Her comments drew 325 people to the Littleton selectboard’s last meeting.

Kerri Harrington, co-chair of North Country Pride, said she has been busy preparing for the North Country Pride Ride Sunday where pride decorated vehicles drive through downtowns in Littleton, Franconia and end at the Rek-lis Brewery in Bethlehem for refreshments and entertainment.

The Littleton police lead the caravan starting from the Littleton Coin Co. parking lot. Decorating starts at noon and the ride begins at 1 p.m. Sunday. Tickets are available here:

“It’s weird timing. The last couple of weeks have been hard of the LGBTQ community,” Harrington said.

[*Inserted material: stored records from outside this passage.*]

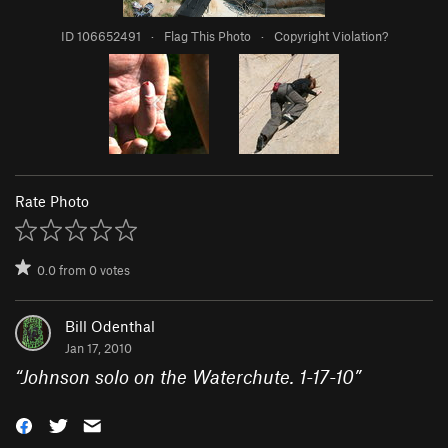
ID 106652491
·
Flag This Photo
·
Copyright Violation?
Rate Photo
0.0
from
0
votes
Bill Odenthal
Jan 17, 2010
“
Johnson solo on the Waterchute. 1-17-10
”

The negative events have brought so much support and prompted signs to go up on people’s lawns saying, “Everyone Belongs, Live and Let Live.”

“Our Friends Our Neighbors made these. We do things together,” Harrington said.

 North Country Pride collaborated with NOCO Mural Project and Granite United Way for the mural created by Meg Reinhold, a Vermont muralist.

Roger Emerson, chairman of the Littleton selectboard, said he could not give specifics on whether the board will look at new ordinances to ban public art on public or private buildings.

“I can’t give an answer. We are looking at a bunch of different things. It’s kind of hard for us to regulate private buildings. On the other hand this is a historic town” and they are looking into what those rules are.

“Nothing has been decided. It’s in the works what we are going to do. No rules have been written,” Emerson said. “We’re waiting to hear back from counsel.”

Whatever the selectmen consider, and it wouldn’t have to be on the agenda, he said, there would be a warrant article so people in Littleton can decide what goes on their land.

He said there were 325 people at Monday’s meeting when there are usually 10 or 11.

Everyone Belongs signs were created by the Our Friends, Our Neighbors group and are showing up on lawns in the North Country. Paula Tracy photo

Nancy Martland is part of the Our Friends, Our Neighbors group that has declared support for their gay, lesbian and transgender neighbors.

“The ‘Everyone Belongs’ campaign represents an effort to counteract the messages of exclusion and hostility,” Martland said.

Two local town Selectboards have passed resolutions declaring that their towns welcome everyone.  “Folks are working on getting other towns to join in,” Martland said.

There has been talk of white supremacist groups threatening to attend the North Country Pride Ride.

It is becoming a statewide issue. On Thursday, Executive Councilor Cinde Warmington, D-Concord, who is running for governor, visited the Littleton murals to show her support. And Manchester Mayor Joyce Craig, a Democrat also running for governor, has voiced her support for the murals. The Caledonian Record reported that Republican gubernatorial candidate Kelly Ayotte disagreed with Rep. Gendreau’s anti-mural remarks.

Also last Tuesday, the Goffstown High School Media Center was packed with residents, state representatives, parents, and students to discuss the controversy over LGBTQ+ materials on a bulletin board at Mountain View Middle School in Goffstown.

On June 18, Neo-Nazis tried to intimidate patrons and a performer at the Teatotaller Café in Concord for the scheduled Drag Queen Story Hour.

A large group of young men wearing baseball caps and mostly concealing their faces descended on Teatotaller on Main Street as drag performer Juicy Garland was reading to children and families.

Videos of the young men show them giving Nazi salutes and shouting racist slogans outside the Teatotaller.

Attorney General John Formella’s spokesman said that incident was being investigated.